CAUSES/RISK FACTORS FOR METABOLIC SYNDROME
Metabolic syndrome appears to result from the interaction of a number of disorders that can be initiated separately. The development of metabolic syndrome is related to three issues:
- Weight. It is estimated that approximately 22% of people who are overweight and 60% of people who are obese have metabolic syndrome. The risk is believed to be directly related to the amount of abdominal fat, which is defined by waist circumference. However, not everyone who is overweight or obese has metabolic syndrome, and people who are of normal weight can also develop metabolic syndrome.
- Lack of exercise. Lack of exercise has been shown to be linked to a variety of diseases, including heart disease, cancer, and diabetes. Additionally, lack of exercise contributes to weight gain, being overweight, and becoming obese.

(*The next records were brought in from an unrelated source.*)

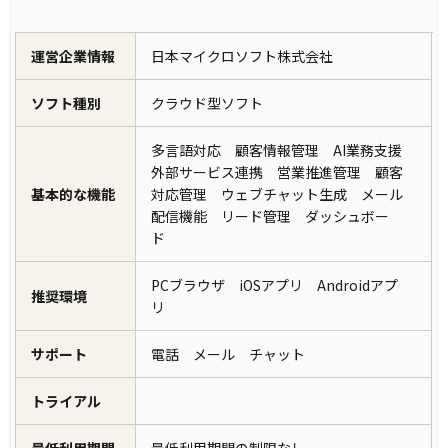
運営企業情報
日本マイクロソフト株式会社
ソフト種別
クラウド型ソフト
多言語対応 顧客情報管理 AI業務支援
外部サービス連携 営業推進管理 顧客
基本的な機能
対応管理 ウェブチャット生成 メール
配信機能 リード管理 ダッシュボー
ド
PCブラウザ iOSアプリ Androidアプ
推奨環境
リ
サポート
電話 メール チャット
トライアル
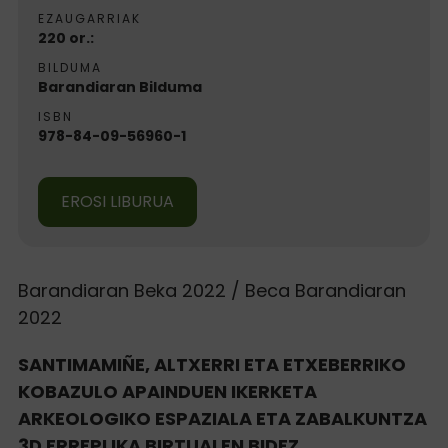
EZAUGARRIAK
220 or.:
BILDUMA
Barandiaran Bilduma
ISBN
978-84-09-56960-1
EROSI LIBURUA
Barandiaran Beka 2022 / Beca Barandiaran
2022
SANTIMAMIÑE, ALTXERRI ETA ETXEBERRIKO
KOBAZULO APAINDUEN IKERKETA
ARKEOLOGIKO ESPAZIALA ETA ZABALKUNTZA
3D ERREPLIKA BIRTUALEN BIDEZ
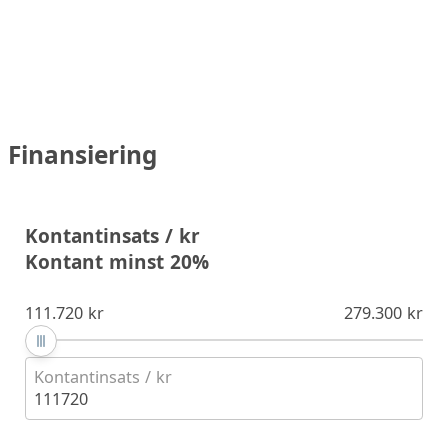
Finansiering
Kontantinsats / kr
Kontant minst 20%
111.720 kr
279.300 kr
Kontantinsats / kr
111720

- Genetics. Research indicates that there may be a genetic link for the development of metabolic syndrome among family members.
(Merck Manual, 2020; Sherif, 2017)
Although the specific chain of events leading to the appearance of metabolic syndrome is still not clear, much is known about the development and interactions of its separate components. Here is a summary of the causes of the individual components of metabolic syndrome.
Intra-Abdominal Obesity
Abdominal obesity is a significant predictor of metabolic syndrome. This is because abdominal (visceral) fat tends to be more resistant to insulin than fat in other areas of the body (Merck Manual, 2020). The amount of visceral fat, which tends to accumulate more in women after menopause, is the most important risk factor for metabolic syndrome (Sherif, 2017).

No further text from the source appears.